■ ACTIVITY ■
This exercise calls for duplicating every entry below exactly, without the images.

####################

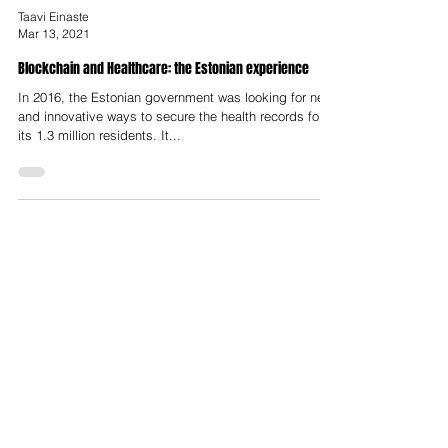
Taavi Einaste
Mar 13, 2021
Blockchain and Healthcare: the Estonian experience
In 2016, the Estonian government was looking for new
and innovative ways to secure the health records for
its 1.3 million residents. It...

####################

■ SOLVED PROBLEM ■
Taavi Einaste
Mar 13, 2021
Blockchain and Healthcare: the Estonian experience
In 2016, the Estonian government was looking for new
and innovative ways to secure the health records for
its 1.3 million residents. It...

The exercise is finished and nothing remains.